[Excerpts from a dataset]
——————————

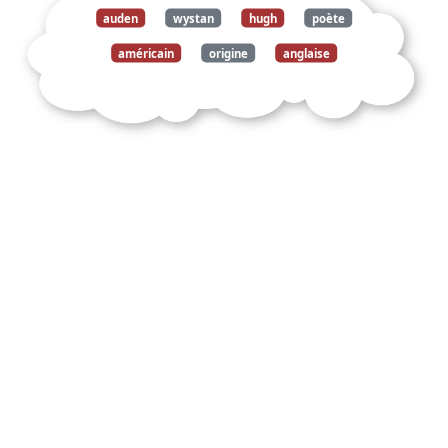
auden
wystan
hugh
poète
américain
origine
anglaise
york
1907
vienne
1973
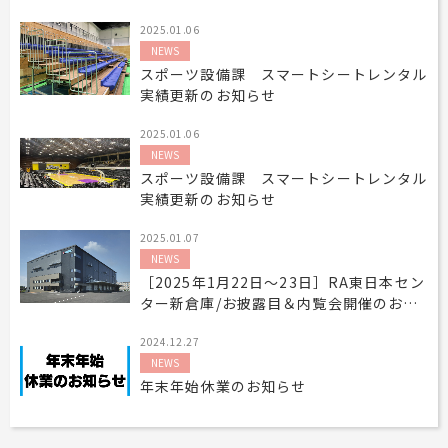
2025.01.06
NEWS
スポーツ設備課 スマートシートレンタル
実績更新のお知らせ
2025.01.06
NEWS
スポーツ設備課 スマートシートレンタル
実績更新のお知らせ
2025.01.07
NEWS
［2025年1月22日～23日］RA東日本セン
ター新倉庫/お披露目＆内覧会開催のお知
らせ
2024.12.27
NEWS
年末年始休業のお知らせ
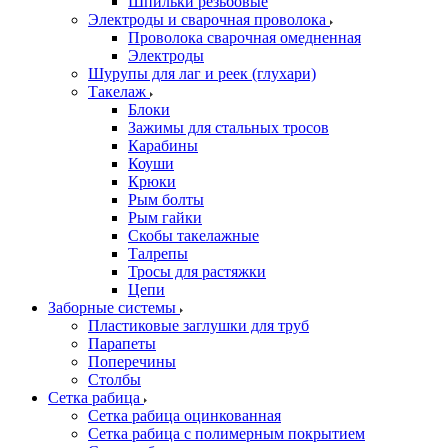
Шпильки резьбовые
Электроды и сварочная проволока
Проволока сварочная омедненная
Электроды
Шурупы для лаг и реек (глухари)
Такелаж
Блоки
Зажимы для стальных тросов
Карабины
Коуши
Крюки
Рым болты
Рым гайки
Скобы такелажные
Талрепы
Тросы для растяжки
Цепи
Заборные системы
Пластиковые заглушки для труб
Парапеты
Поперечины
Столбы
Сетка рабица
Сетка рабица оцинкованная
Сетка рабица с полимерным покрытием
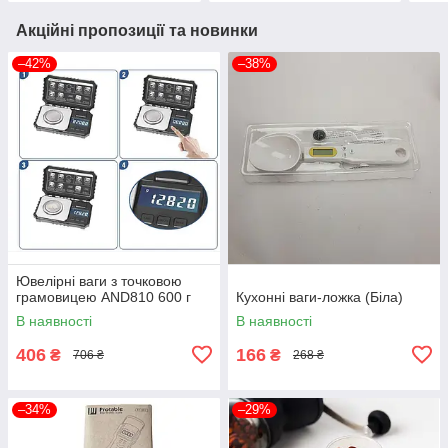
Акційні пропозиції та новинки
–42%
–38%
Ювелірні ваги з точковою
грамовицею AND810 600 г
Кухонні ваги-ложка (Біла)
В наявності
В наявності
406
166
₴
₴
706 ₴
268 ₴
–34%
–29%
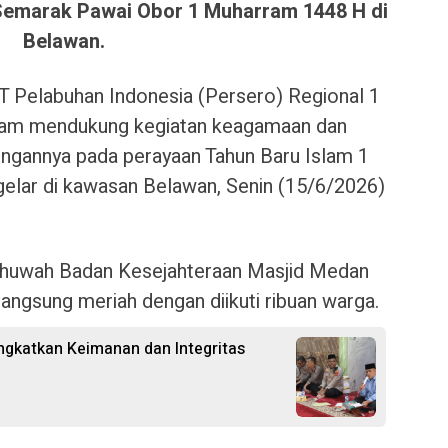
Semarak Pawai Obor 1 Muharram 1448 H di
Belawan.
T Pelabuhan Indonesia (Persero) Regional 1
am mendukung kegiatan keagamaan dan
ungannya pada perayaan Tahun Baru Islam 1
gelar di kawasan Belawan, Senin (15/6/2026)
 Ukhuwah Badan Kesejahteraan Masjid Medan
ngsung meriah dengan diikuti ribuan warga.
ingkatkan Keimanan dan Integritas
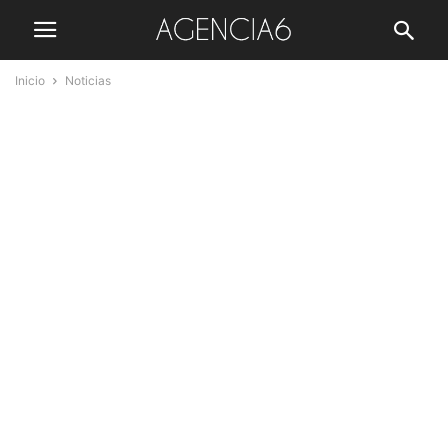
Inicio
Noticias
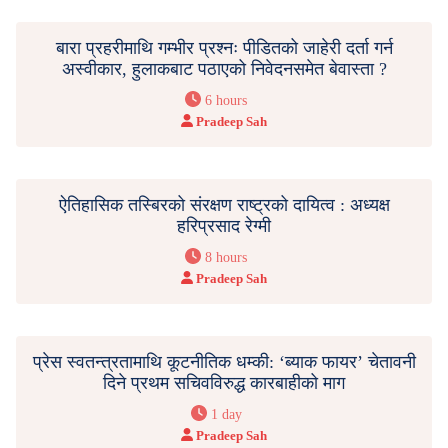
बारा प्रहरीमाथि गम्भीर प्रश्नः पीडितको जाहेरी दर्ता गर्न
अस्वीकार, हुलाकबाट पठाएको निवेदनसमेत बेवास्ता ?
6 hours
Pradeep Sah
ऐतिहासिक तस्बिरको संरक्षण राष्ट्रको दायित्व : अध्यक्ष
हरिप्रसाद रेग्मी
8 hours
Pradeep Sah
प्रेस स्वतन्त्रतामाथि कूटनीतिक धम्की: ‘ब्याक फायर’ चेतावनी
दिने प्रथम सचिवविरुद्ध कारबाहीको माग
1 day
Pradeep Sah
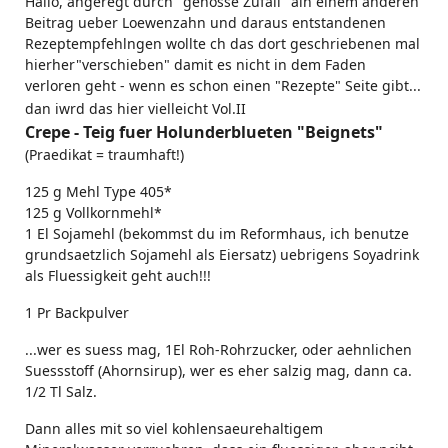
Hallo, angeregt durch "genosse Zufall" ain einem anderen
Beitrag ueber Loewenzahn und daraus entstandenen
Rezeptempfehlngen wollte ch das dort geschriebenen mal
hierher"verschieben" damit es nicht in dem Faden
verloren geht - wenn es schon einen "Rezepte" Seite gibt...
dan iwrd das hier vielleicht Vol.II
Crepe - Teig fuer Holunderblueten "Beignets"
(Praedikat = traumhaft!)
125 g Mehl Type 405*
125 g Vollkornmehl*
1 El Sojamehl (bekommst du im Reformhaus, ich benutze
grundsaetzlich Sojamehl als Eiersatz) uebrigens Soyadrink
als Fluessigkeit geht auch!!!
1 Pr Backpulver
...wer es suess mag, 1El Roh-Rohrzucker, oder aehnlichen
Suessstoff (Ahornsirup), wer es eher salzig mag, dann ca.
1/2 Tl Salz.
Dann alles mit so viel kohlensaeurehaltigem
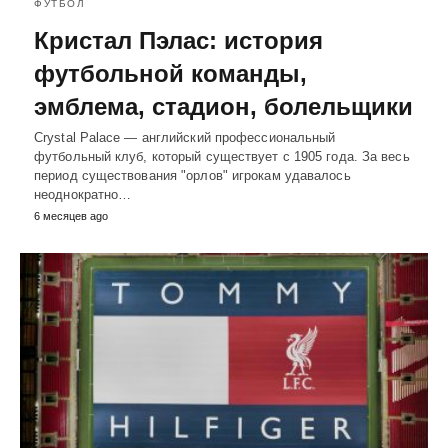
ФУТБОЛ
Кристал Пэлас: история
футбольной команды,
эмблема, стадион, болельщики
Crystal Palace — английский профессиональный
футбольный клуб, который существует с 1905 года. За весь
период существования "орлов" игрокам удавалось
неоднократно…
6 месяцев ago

——————————

> _About this task_
Although the records contain pictures, the copy should hold only their text, reproduced exactly.

> _Reply to the task_
auden
wystan
hugh
poète
américain
origine
anglaise
york
1907
vienne
1973
2025.01.06
NEWS
スポーツ設備課 スマートシートレンタル
実績更新のお知らせ
2025.01.06
NEWS
スポーツ設備課 スマートシートレンタル
実績更新のお知らせ
2025.01.07
NEWS
［2025年1月22日～23日］RA東日本セン
ター新倉庫/お披露目＆内覧会開催のお知
らせ
2024.12.27
NEWS
年末年始休業のお知らせ
Шпильки резьбовые
Электроды и сварочная проволока
Проволока сварочная омедненная
Электроды
Шурупы для лаг и реек (глухари)
Такелаж
Блоки
Зажимы для стальных тросов
Карабины
Коуши
Крюки
Рым болты
Рым гайки
Скобы такелажные
Талрепы
Тросы для растяжки
Цепи
Заборные системы
Пластиковые заглушки для труб
Парапеты
Поперечины
Столбы
Сетка рабица
Сетка рабица оцинкованная
Сетка рабица с полимерным покрытием
Акційні пропозиції та новинки
–42%
–38%
Ювелірні ваги з точковою
грамовицею AND810 600 г
Кухонні ваги-ложка (Біла)
В наявності
В наявності
406
166
₴
₴
706 ₴
268 ₴
–34%
–29%
Semarak Pawai Obor 1 Muharram 1448 H di
Belawan.
T Pelabuhan Indonesia (Persero) Regional 1
am mendukung kegiatan keagamaan dan
ungannya pada perayaan Tahun Baru Islam 1
gelar di kawasan Belawan, Senin (15/6/2026)
 Ukhuwah Badan Kesejahteraan Masjid Medan
ngsung meriah dengan diikuti ribuan warga.
ingkatkan Keimanan dan Integritas
Inicio
Noticias
बारा प्रहरीमाथि गम्भीर प्रश्नः पीडितको जाहेरी दर्ता गर्न
अस्वीकार, हुलाकबाट पठाएको निवेदनसमेत बेवास्ता ?
6 hours
Pradeep Sah
ऐतिहासिक तस्बिरको संरक्षण राष्ट्रको दायित्व : अध्यक्ष
हरिप्रसाद रेग्मी
8 hours
Pradeep Sah
प्रेस स्वतन्त्रतामाथि कूटनीतिक धम्की: ‘ब्याक फायर’ चेतावनी
दिने प्रथम सचिवविरुद्ध कारबाहीको माग
1 day
Pradeep Sah
Hallo, angeregt durch "genosse Zufall" ain einem anderen
Beitrag ueber Loewenzahn und daraus entstandenen
Rezeptempfehlngen wollte ch das dort geschriebenen mal
hierher"verschieben" damit es nicht in dem Faden
verloren geht - wenn es schon einen "Rezepte" Seite gibt...
dan iwrd das hier vielleicht Vol.II
Crepe - Teig fuer Holunderblueten "Beignets"
(Praedikat = traumhaft!)
125 g Mehl Type 405*
125 g Vollkornmehl*
1 El Sojamehl (bekommst du im Reformhaus, ich benutze
grundsaetzlich Sojamehl als Eiersatz) uebrigens Soyadrink
als Fluessigkeit geht auch!!!
1 Pr Backpulver
...wer es suess mag, 1El Roh-Rohrzucker, oder aehnlichen
Suessstoff (Ahornsirup), wer es eher salzig mag, dann ca.
1/2 Tl Salz.
Dann alles mit so viel kohlensaeurehaltigem
ФУТБОЛ
Кристал Пэлас: история
футбольной команды,
эмблема, стадион, болельщики
Crystal Palace — английский профессиональный
футбольный клуб, который существует с 1905 года. За весь
период существования "орлов" игрокам удавалось
неоднократно…
6 месяцев ago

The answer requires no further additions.